■ Action item
Lines in the listing below containing the string "automate" are to be identified and copied.

■ Provided data
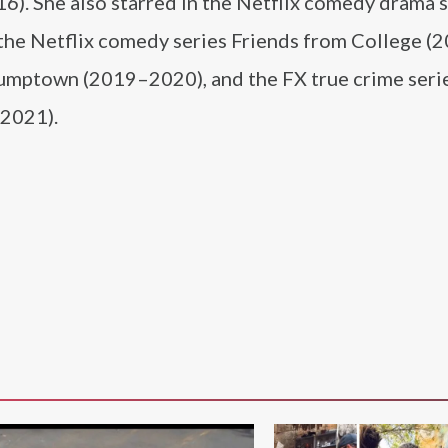
). She also starred in the Netflix comedy drama s
 the Netflix comedy series Friends from College (
tumptown (2019–2020), and the FX true crime seri
(2021).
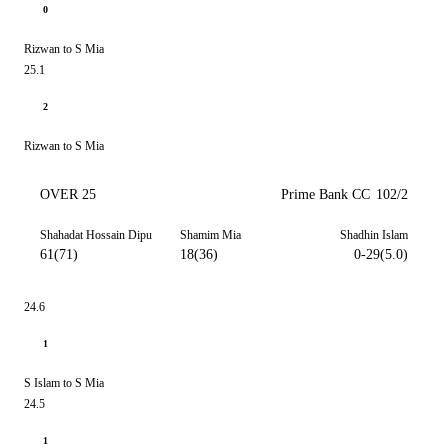
0
Rizwan to S Mia
25.1
2
Rizwan to S Mia
OVER 25
Prime Bank CC
102/2
Shahadat Hossain Dipu
Shamim Mia
Shadhin Islam
61(71)
18(36)
0-29(5.0)
24.6
1
S Islam to S Mia
24.5
1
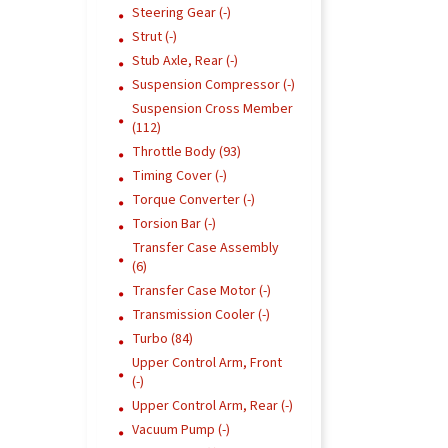
Steering Gear (-)
Strut (-)
Stub Axle, Rear (-)
Suspension Compressor (-)
Suspension Cross Member
(112)
Throttle Body (93)
Timing Cover (-)
Torque Converter (-)
Torsion Bar (-)
Transfer Case Assembly
(6)
Transfer Case Motor (-)
Transmission Cooler (-)
Turbo (84)
Upper Control Arm, Front
(-)
Upper Control Arm, Rear (-)
Vacuum Pump (-)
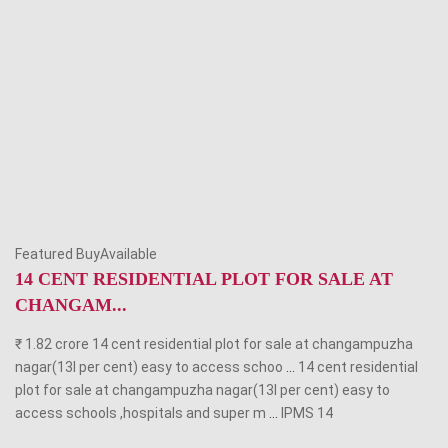
Featured BuyAvailable
14 CENT RESIDENTIAL PLOT FOR SALE AT
CHANGAM...
₹ 1.82 crore 14 cent residential plot for sale at changampuzha
nagar(13l per cent) easy to access schoo
...
14 cent residential
plot for sale at changampuzha nagar(13l per cent) easy to
access schools ,hospitals and super m
...
IPMS
14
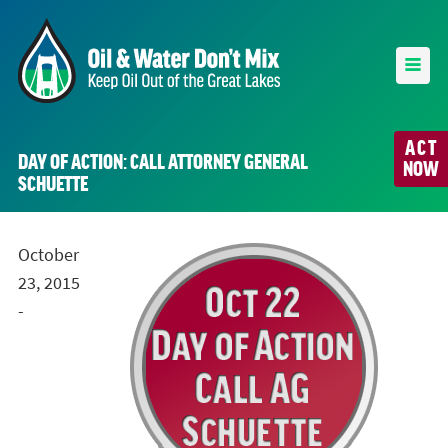
ACT
DAY OF ACTION: CALL ATTORNEY GENERAL
NOW
SCHUETTE
October
23, 2015
-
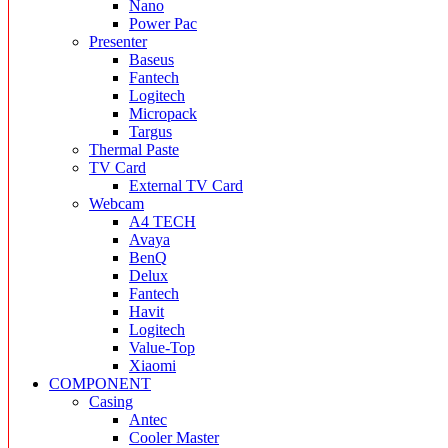
Nano
Power Pac
Presenter
Baseus
Fantech
Logitech
Micropack
Targus
Thermal Paste
TV Card
External TV Card
Webcam
A4 TECH
Avaya
BenQ
Delux
Fantech
Havit
Logitech
Value-Top
Xiaomi
COMPONENT
Casing
Antec
Cooler Master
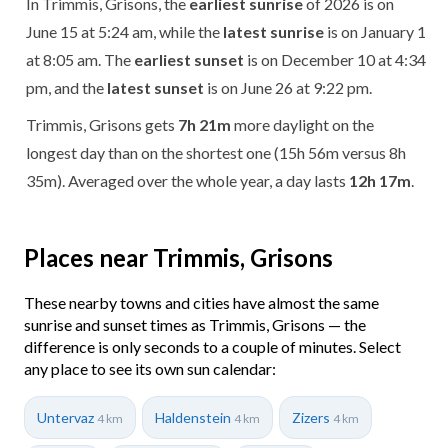
In Trimmis, Grisons, the
earliest sunrise
of 2026 is on
June 15 at 5:24 am, while the
latest sunrise
is on January 1
at 8:05 am. The
earliest sunset
is on December 10 at 4:34
pm, and the
latest sunset
is on June 26 at 9:22 pm.
Trimmis, Grisons gets
7h 21m
more daylight on the
longest day than on the shortest one (15h 56m versus 8h
35m). Averaged over the whole year, a day lasts
12h 17m
.
Places near Trimmis, Grisons
These nearby towns and cities have almost the same
sunrise and sunset times as Trimmis, Grisons — the
difference is only seconds to a couple of minutes. Select
any place to see its own sun calendar:
Untervaz
Haldenstein
Zizers
4 km
4 km
4 km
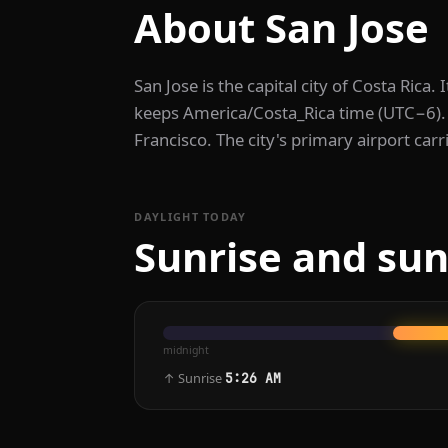
About San Jose
San Jose is the capital city of Costa Rica
keeps America/Costa_Rica time (UTC−6). 
Francisco. The city's primary airport carr
DAYLIGHT TODAY
Sunrise and sun
midnight
↑ Sunrise
5:26 AM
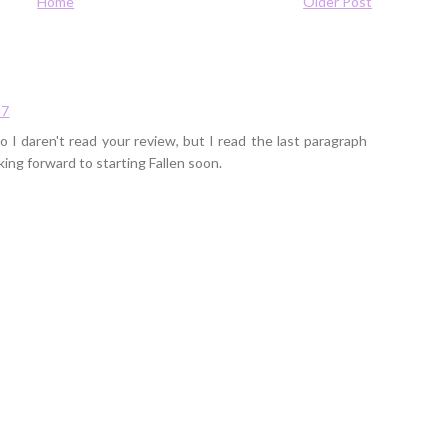
Home
Older Post
57
so I daren't read your review, but I read the last paragraph
oking forward to starting Fallen soon.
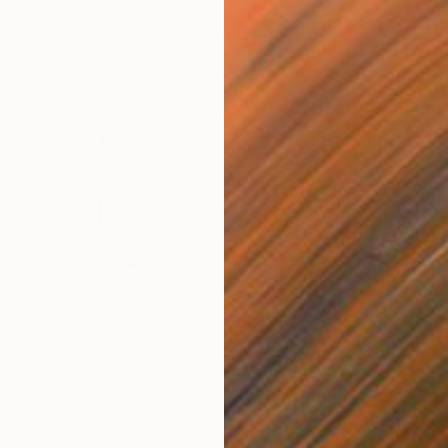
$2,770
"Tuscany sunset" Painting
Aisha Khan, United States
Acrylic on Canvas
36 x 48 in
Ready to hang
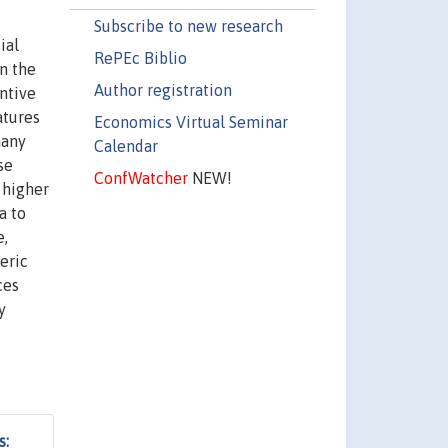
Subscribe to new research
ial
RePEc Biblio
n the
Author registration
entive
atures
Economics Virtual Seminar
many
Calendar
se
ConfWatcher
NEW!
 higher
a to
e,
eric
ces
y
s:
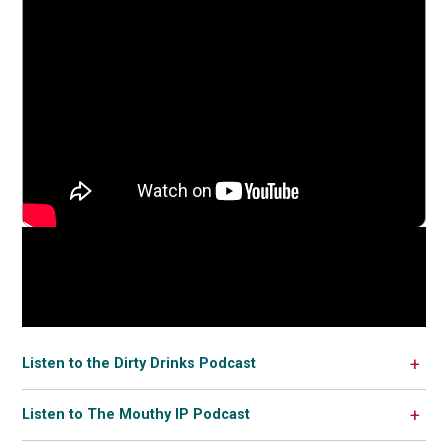
Listen to the Dirty Drinks Podcast
Listen to The Mouthy IP Podcast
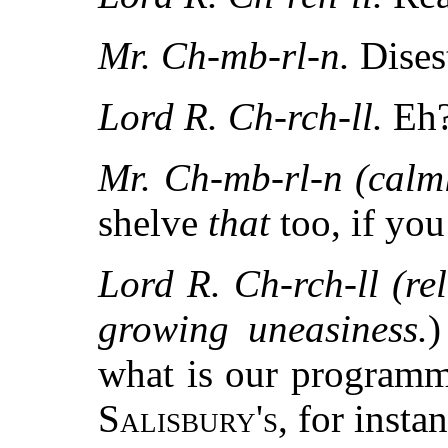
Mr. Ch-mb-rl-n.
Dise
Lord R. Ch-rch-ll.
Eh?
Mr. Ch-mb-rl-n (calml
shelve
that
too, if you
Lord R. Ch-rch-ll (rel
growing uneasiness.
)
what is our programm
Salisbury's
, for insta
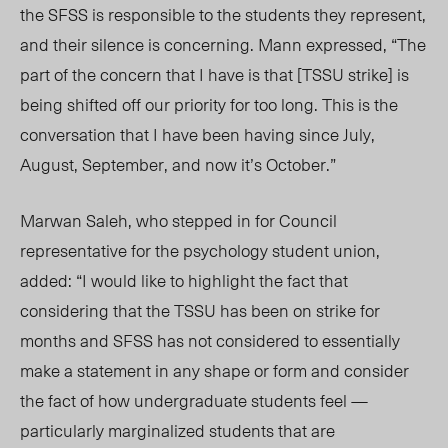
the SFSS is responsible to the students they represent,
and their silence is concerning. Mann expressed, “The
part of the concern that I have is that [TSSU strike] is
being shifted off our priority for too long. This is the
conversation that I have been having since July,
August, September, and now it’s October.”
Marwan Saleh, who stepped in for Council
representative for the psychology student
union,
added: “I would like to highlight the fact that
considering that the TSSU has been on strike for
months and SFSS has not considered to essentially
make a statement in any shape or form and consider
the fact of how undergraduate students feel —
particularly marginalized students that are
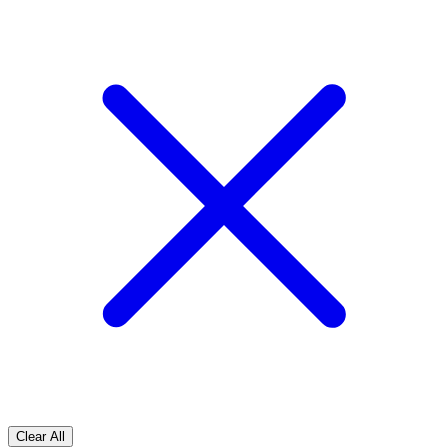
Clear All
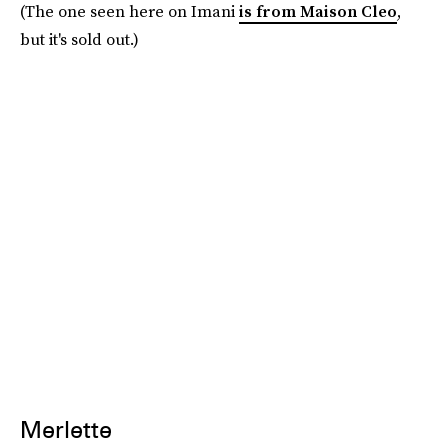
(The one seen here on Imani
is from Maison Cleo
,
but it's sold out.)
Merlette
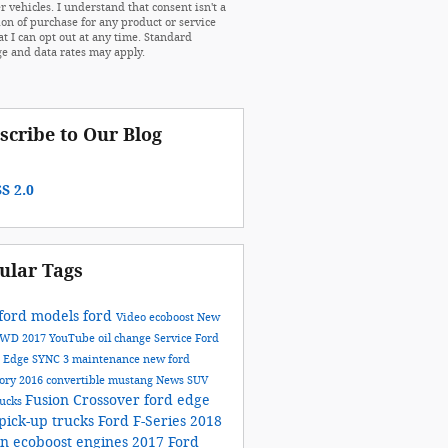
r vehicles. I understand that consent isn't a
ion of purchase for any product or service
at I can opt out at any time. Standard
e and data rates may apply.
scribe to Our Blog
S 2.0
ular Tags
ford models
ford
Video
ecoboost
New
AWD
2017
YouTube
oil change
Service
Ford
n
Edge
SYNC 3
maintenance
new ford
tory
2016
convertible
mustang
News
SUV
Fusion
Crossover
ford edge
rucks
pick-up trucks
Ford F-Series
2018
on
ecoboost engines
2017 Ford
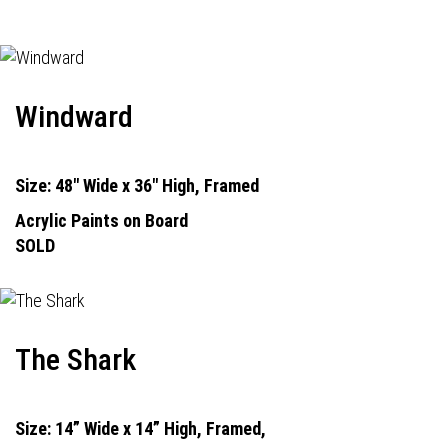
Windward
Size: 48" Wide x 36" High, Framed
Acrylic Paints on Board
SOLD
The Shark
Size: 14” Wide x 14” High, Framed,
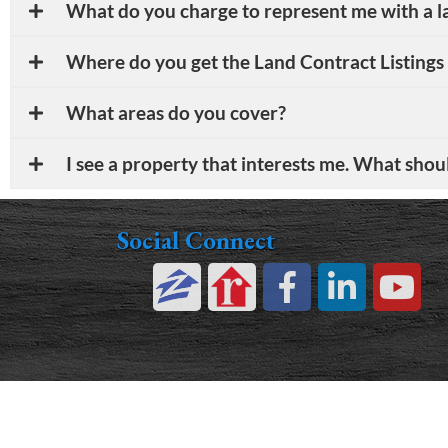
What do you charge to represent me with a l
Where do you get the Land Contract Listings
What areas do you cover?
I see a property that interests me. What shou
Social Connect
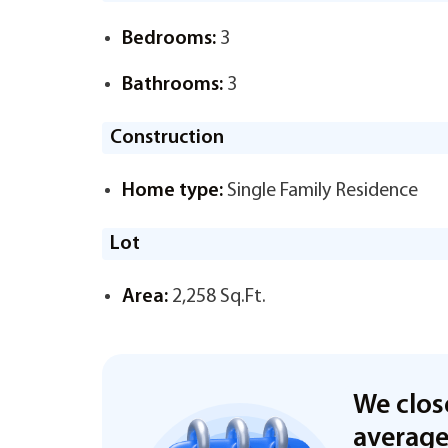
Bedrooms:
3
Bathrooms:
3
Construction
Home type:
Single Family Residence
Lot
Area:
2,258 Sq.Ft.
We clos
averag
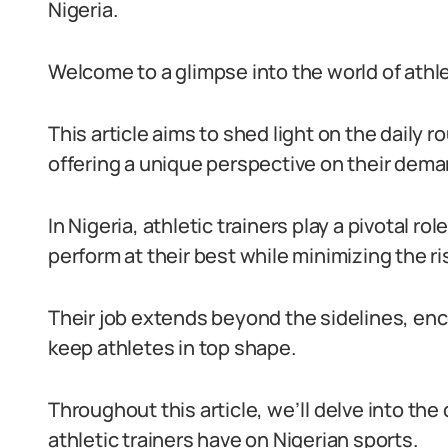
Nigeria.
Welcome to a glimpse into the world of athlet
This article aims to shed light on the daily 
offering a unique perspective on their dema
In Nigeria, athletic trainers play a pivotal ro
perform at their best while minimizing the ris
Their job extends beyond the sidelines, enc
keep athletes in top shape.
Throughout this article, we’ll delve into the 
athletic trainers have on Nigerian sports.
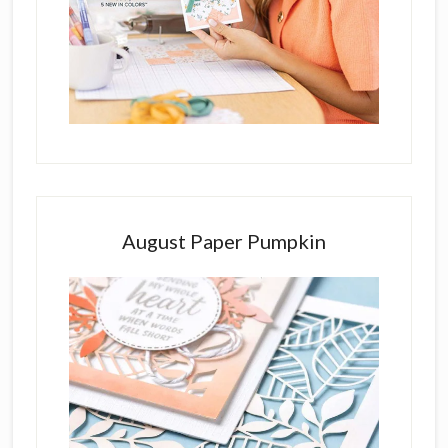
August Paper Pumpkin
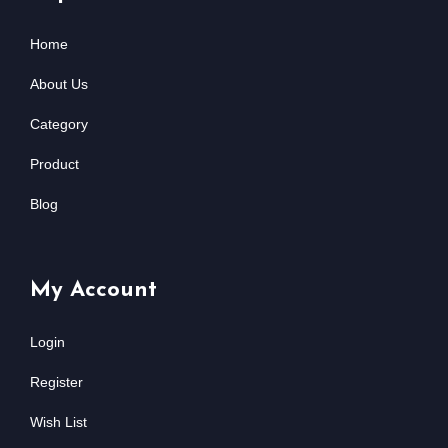
Home
About Us
Category
Product
Blog
My Account
Login
Register
Wish List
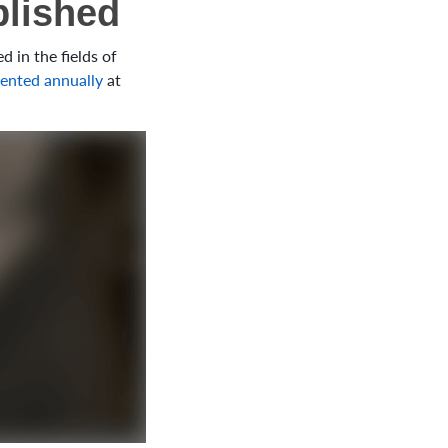
blished
 in the fields of
ented annually
at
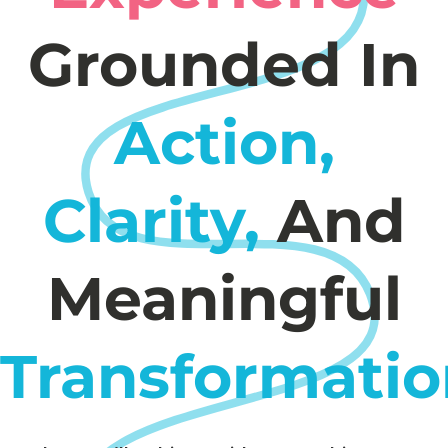
Grounded In
Action,
Clarity,
And
Meaningful
Transformatio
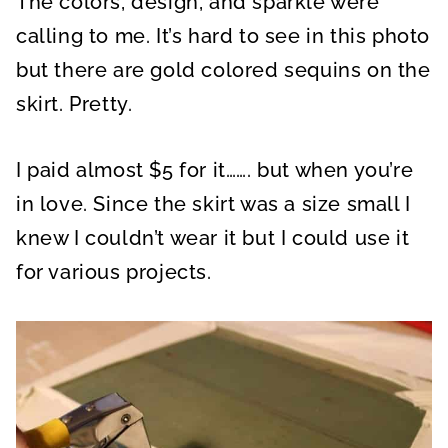
The colors, design, and sparkle were
calling to me. It’s hard to see in this photo
but there are gold colored sequins on the
skirt. Pretty.
I paid almost $5 for it……. but when you’re
in love. Since the skirt was a size small I
knew I couldn’t wear it but I could use it
for various projects.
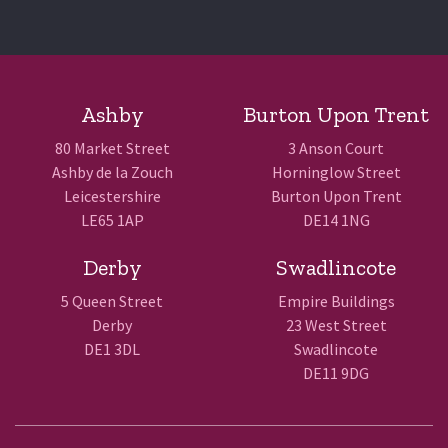
Ashby
Burton Upon Trent
80 Market Street
3 Anson Court
Ashby de la Zouch
Horninglow Street
Leicestershire
Burton Upon Trent
LE65 1AP
DE14 1NG
Derby
Swadlincote
5 Queen Street
Empire Buildings
Derby
23 West Street
DE1 3DL
Swadlincote
DE11 9DG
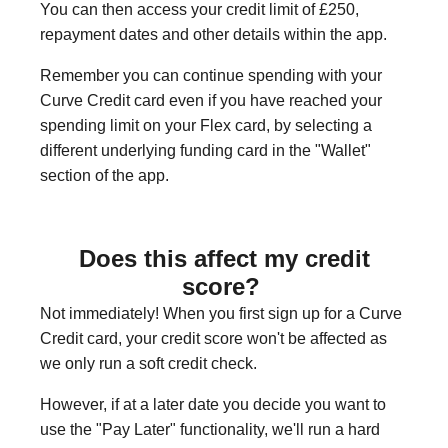
You can then access your credit limit of £250,
repayment dates and other details within the app.
Remember you can continue spending with your
Curve Credit card even if you have reached your
spending limit on your Flex card, by selecting a
different underlying funding card in the "Wallet"
section of the app.
Does this affect my credit
score?
Not immediately! When you first sign up for a Curve
Credit card, your credit score won't be affected as
we only run a soft credit check.
However, if at a later date you decide you want to
use the "Pay Later" functionality, we'll run a hard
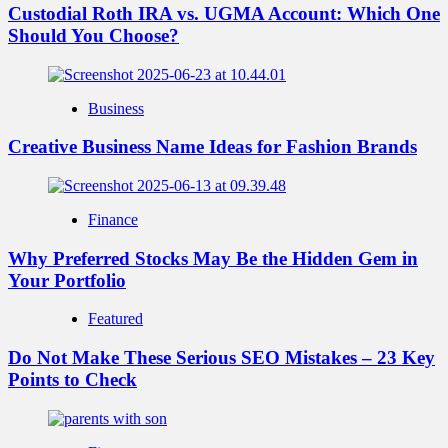
Custodial Roth IRA vs. UGMA Account: Which One
Should You Choose?
Business
Creative Business Name Ideas for Fashion Brands
Finance
Why Preferred Stocks May Be the Hidden Gem in
Your Portfolio
Featured
Do Not Make These Serious SEO Mistakes – 23 Key
Points to Check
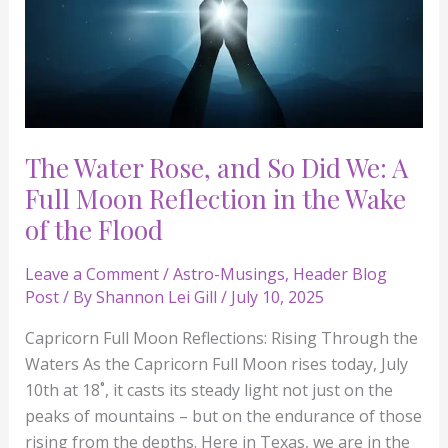
Moon
Reflection
in
the
Wake
of
The Water Rose, and So Did We: A
the
Full Moon Reflection in the Wake
Flood
of the Flood
Leave a Comment
/
Astro-Musings
,
Header Blog
Post
/ By
Shannon Lei Gill
/
July 10, 2025
Capricorn Full Moon Reflections: Rising Through the
Waters As the Capricorn Full Moon rises today, July
10th at 18˚, it casts its steady light not just on the
peaks of mountains – but on the endurance of those
rising from the depths. Here in Texas, we are in the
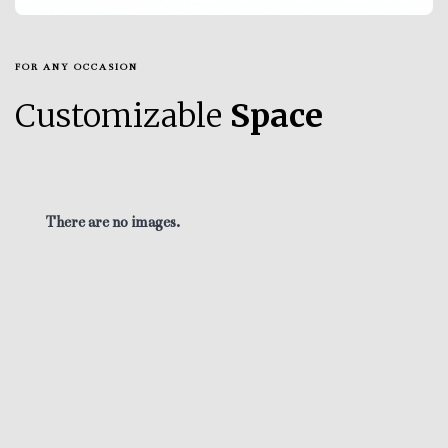
FOR ANY OCCASION
Customizable
Space
There are no images.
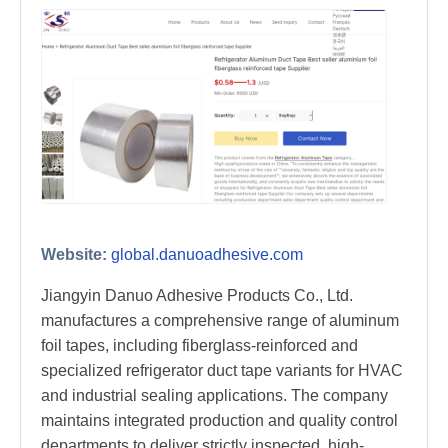
Website:
global.danuoadhesive.com
Jiangyin Danuo Adhesive Products Co., Ltd.
manufactures a comprehensive range of aluminum
foil tapes, including fiberglass-reinforced and
specialized refrigerator duct tape variants for HVAC
and industrial sealing applications. The company
maintains integrated production and quality control
departments to deliver strictly inspected, high-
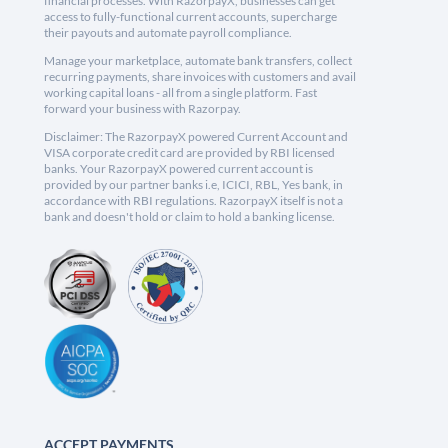
financial processes. With RazorpayX, businesses can get
access to fully-functional current accounts, supercharge
their payouts and automate payroll compliance.
Manage your marketplace, automate bank transfers, collect
recurring payments, share invoices with customers and avail
working capital loans - all from a single platform. Fast
forward your business with Razorpay.
Disclaimer: The RazorpayX powered Current Account and
VISA corporate credit card are provided by RBI licensed
banks. Your RazorpayX powered current account is
provided by our partner banks i.e, ICICI, RBL, Yes bank, in
accordance with RBI regulations. RazorpayX itself is not a
bank and doesn't hold or claim to hold a banking license.
ACCEPT PAYMENTS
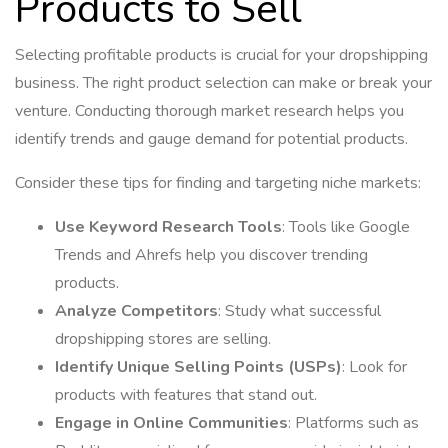
Products to Sell
Selecting profitable products is crucial for your dropshipping
business. The right product selection can make or break your
venture. Conducting thorough market research helps you
identify trends and gauge demand for potential products.
Consider these tips for finding and targeting niche markets:
Use Keyword Research Tools
: Tools like Google
Trends and Ahrefs help you discover trending
products.
Analyze Competitors
: Study what successful
dropshipping stores are selling.
Identify Unique Selling Points (USPs)
: Look for
products with features that stand out.
Engage in Online Communities
: Platforms such as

■ Solution for this problem
their payouts and automate payroll compliance.
Manage your marketplace, automate bank transfers, collect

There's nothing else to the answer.